Un portavoz del Ministerio de Comercio de China ha señalado que “El Ministerio de Comercio, junto con los departamentos pertinentes, realizará una evaluación e investigación para determinar la conformidad de esta adquisición con las leyes y regulaciones pertinentes en materia de control de exportaciones, importación y exportación de tecnología e inversión extranjera”.
El representante oficial ha subrayado además que el Ejecutivo chino respalda de forma continuada que sus compañías lleven a cabo operaciones transfronterizas beneficiosas para todas las partes, así como proyectos de cooperación tecnológica internacional, siempre que se realicen dentro del marco legal vigente.
Al mismo tiempo, el funcionario ha remarcado que las empresas implicadas en inversión extranjera, exportación de tecnología, transferencia de datos o procesos de fusiones y adquisiciones que afecten a varios países están obligadas a respetar la legislación nacional y a completar todos los trámites legales exigidos.

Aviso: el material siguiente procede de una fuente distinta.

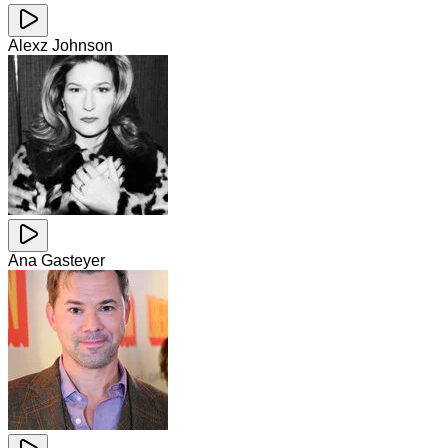
Alexz Johnson
Ana Gasteyer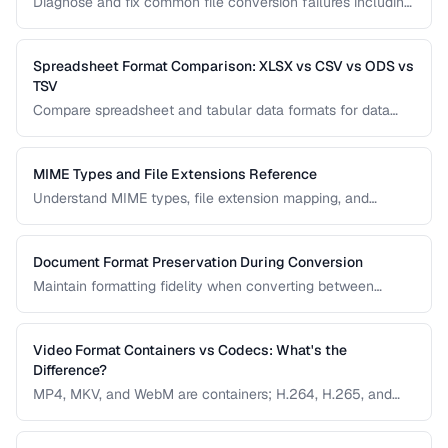
Diagnose and fix common file conversion failures including
codec errors, corruption, and compatibility issues.
Spreadsheet Format Comparison: XLSX vs CSV vs ODS vs
TSV
Compare spreadsheet and tabular data formats for data
exchange, analysis, and long-term storage.
MIME Types and File Extensions Reference
Understand MIME types, file extension mapping, and
content type headers for proper file handling on the web.
Document Format Preservation During Conversion
Maintain formatting fidelity when converting between
DOCX, PDF, HTML, and other document formats.
Video Format Containers vs Codecs: What's the
Difference?
MP4, MKV, and WebM are containers; H.264, H.265, and
VP9 are codecs. Understanding this distinction is essential
for video conversion and compatibility troubleshooting.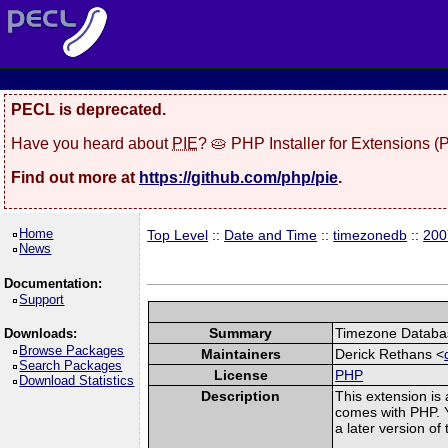
PECL is deprecated.
Have you heard about
PIE
? 🥧 PHP Installer for Extensions 
Find out more at
https://github.com/php/pie
.
Home
Top Level
::
Date and Time
::
timezonedb
::
200
News
Documentation:
Support
Summary
Timezone Databas
Downloads:
Browse Packages
Maintainers
Derick Rethans <
Search Packages
License
PHP
Download Statistics
Description
This extension is
comes with PHP. Y
a later version o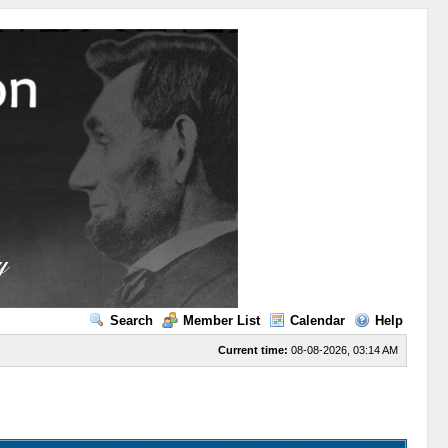
Search
Member List
Calendar
Help
Current time:
08-08-2026, 03:14 AM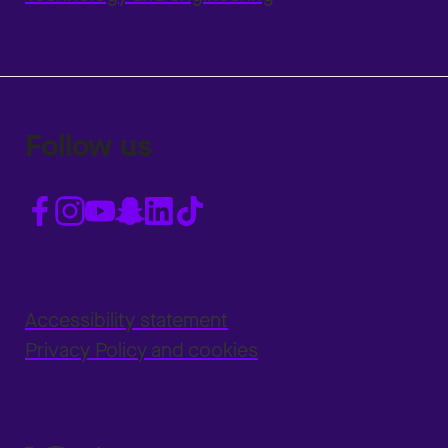
Follow us
Accessibility statement
Privacy Policy and cookies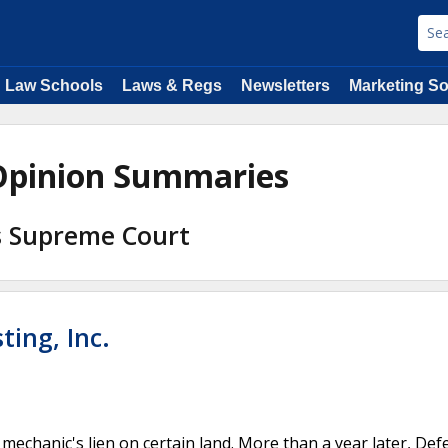
Law Schools
Laws & Regs
Newsletters
Marketing So
 Opinion Summaries
s Supreme Court
ting, Inc.
 a mechanic's lien on certain land. More than a year later, De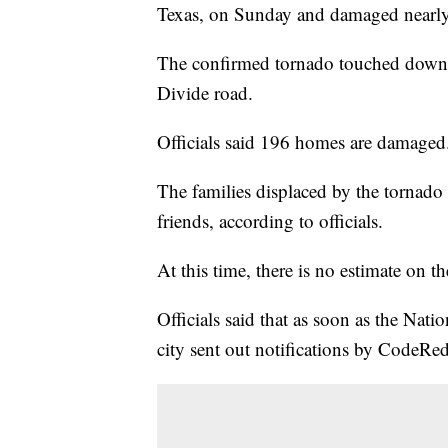
Texas, on Sunday and damaged nearly 
The confirmed tornado touched down a
Divide road.
Officials said 196 homes are damaged. 
The families displaced by the tornado
friends, according to officials.
At this time, there is no estimate on 
Officials said that as soon as the Nati
city sent out notifications by CodeRed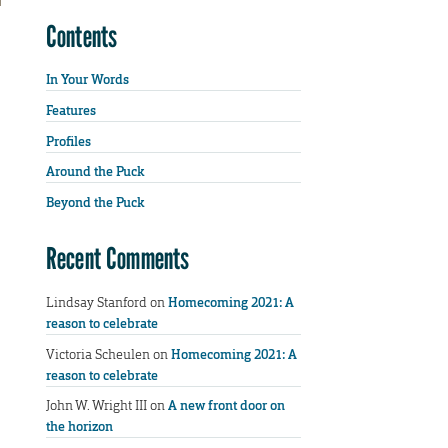
Contents
In Your Words
Features
Profiles
Around the Puck
Beyond the Puck
Recent Comments
Lindsay Stanford
on
Homecoming 2021: A
reason to celebrate
Victoria Scheulen
on
Homecoming 2021: A
reason to celebrate
John W. Wright III
on
A new front door on
the horizon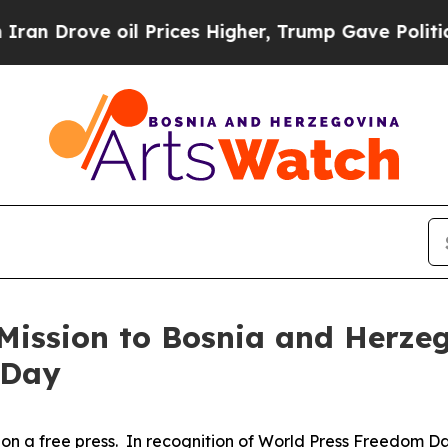
Drove oil Prices Higher, Trump Gave Politically
Mission to Bosnia and Herzeg
 Day
 on a free press. In recognition of World Press Freedom 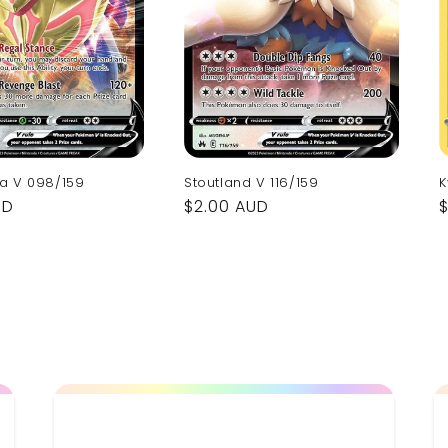
a V 098/159
K
Stoutland V 116/159
UD
Regular
$2.00 AUD
p
price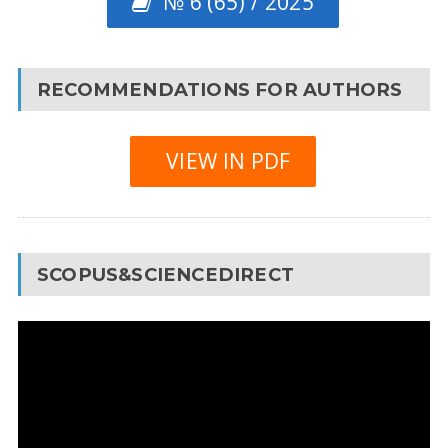
№ 6 (65) / 2025
RECOMMENDATIONS FOR AUTHORS
VIEW IN PDF
SCOPUS&SCIENCEDIRECT
Video
Player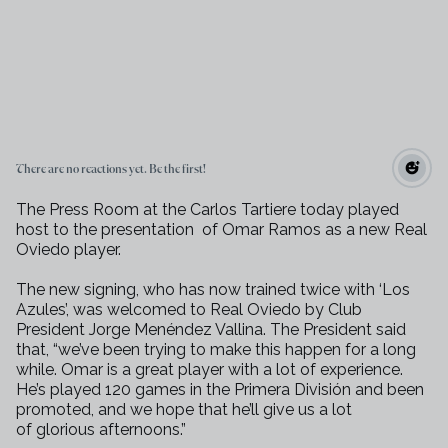
There are no reactions yet. Be the first!
The Press Room at the Carlos Tartiere today played
host to the presentation
of Omar Ramos as a new Real
Oviedo player.
The new signing, who has now trained twice with ‘Los
Azules’, was welcomed
to Real Oviedo by Club
President Jorge Menéndez Vallina. The President
said
that, “we’ve been trying to make this happen for a long
while. Omar
is a great player with a lot of experience.
He’s played 120 games in the
Primera División and been
promoted, and we hope that he’ll give us a lot
of
glorious afternoons.”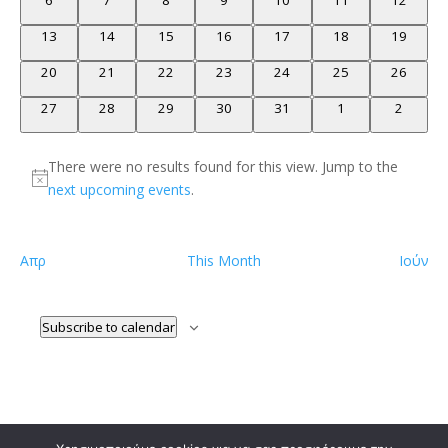
6
7
8
9
10
11
12
events
events
events
events
events
events
events
0
0
0
0
0
0
0
13
14
15
16
17
18
19
events
events
events
events
events
events
events
0
0
0
0
0
0
0
20
21
22
23
24
25
26
events
events
events
events
events
events
events
0
0
0
0
0
0
0
27
28
29
30
31
1
2
events
events
events
events
events
events
events
There were no results found for this view. Jump to the
Notice
next upcoming events
.
Απρ
This Month
Ιούν
Subscribe to calendar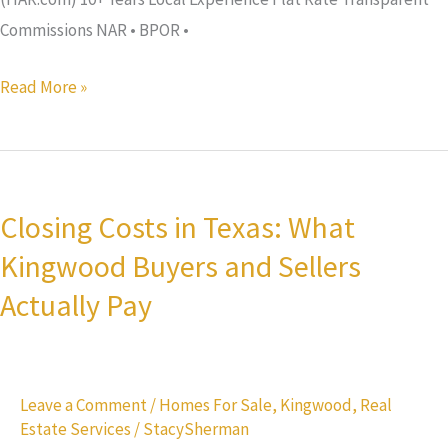
Commissions NAR • BPOR •
Read More »
Closing
Costs
Closing Costs in Texas: What
in
Kingwood Buyers and Sellers
Texas:
What
Actually Pay
Kingwood
Buyers
and
Leave a Comment
/
Homes For Sale
,
Kingwood
,
Real
Sellers
Estate Services
/
StacySherman
Actually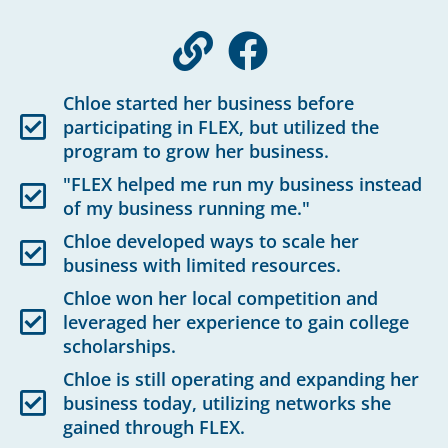
Chloe started her business before
participating in FLEX, but utilized the
program to grow her business.
"FLEX helped me run my business instead
of my business running me."
Chloe developed ways to scale her
business with limited resources.
Chloe won her local competition and
leveraged her experience to gain college
scholarships.
Chloe is still operating and expanding her
business today, utilizing networks she
gained through FLEX.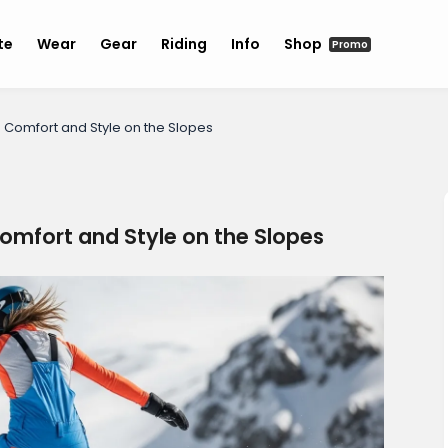
te
Wear
Gear
Riding
Info
Shop
Promo
omfort and Style on the Slopes
mfort and Style on the Slopes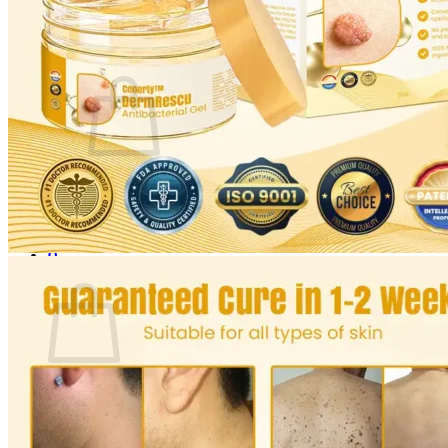
Login
Cart /
$
0.00
0
No products in the cart.
Return to shop
0
Cart
No products in the cart.
Return to shop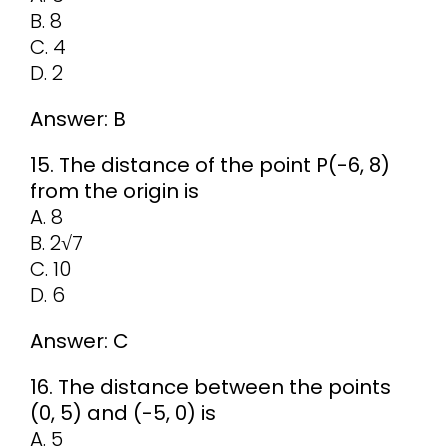
B. 8
C. 4
D. 2
Answer: B
15. The distance of the point P(-6, 8)
from the origin is
A. 8
B. 2√7
C. 10
D. 6
Answer: C
16. The distance between the points
(0, 5) and (-5, 0) is
A. 5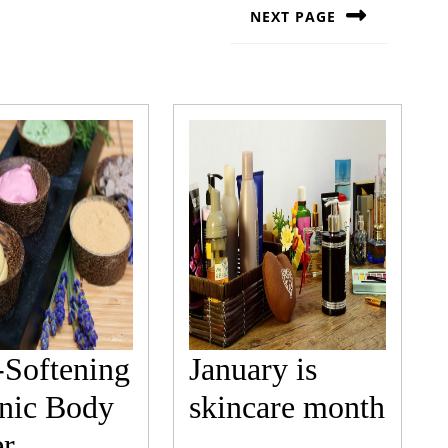
NEXT PAGE
Next
post:
-Softening
January is
Janu
nic Body
skincare month
Skin-
is
er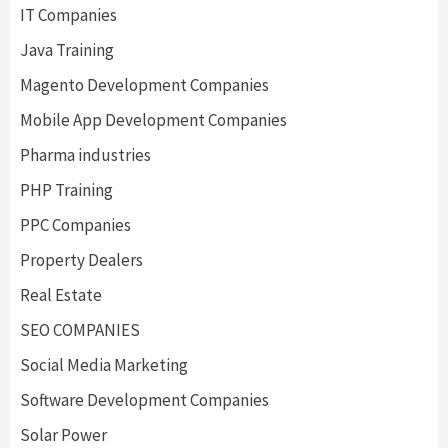
IT Companies
Java Training
Magento Development Companies
Mobile App Development Companies
Pharma industries
PHP Training
PPC Companies
Property Dealers
Real Estate
SEO COMPANIES
Social Media Marketing
Software Development Companies
Solar Power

Meta Platforms, matriz estadounidense de Facebook, Instagram y WhatsApp, comunicó la semana pasada la compra del agente de inteligencia artificial autónomo Manus. La compañía seguirá teniendo su base operativa en Singapur y continuará comercializando y gestionando su servicio de suscripción de productos mediante su propia aplicación y su página web.
Según informó ayer el diario “Financial Times”, la operación con Manus habría despertado inquietud en Pekín por el riesgo de que anime a más startups chinas a reubicarse físicamente fuera del territorio nacional con el objetivo de esquivar la supervisión regulatoria del país.
En esta línea, la apertura de una segunda sede o de oficinas en Singapur, práctica conocida coloquialmente como “lavado de imagen de Singapur”, se ha convertido en una estrategia cada vez más extendida entre las compañías chinas que aspiran a ampliar su base de clientes a escala global.
Por otra parte, aunque la mayoría de grupos chinos establecidos en Singapur suelen mantener el grueso de sus operaciones en China, el periódico destaca que el equipo directivo principal de Manus se trasladó a la ciudad-estado en 2025, lo que, en caso de que las autoridades chinas decidieran intervenir, dejaría a Pekín con un margen de actuación limitado.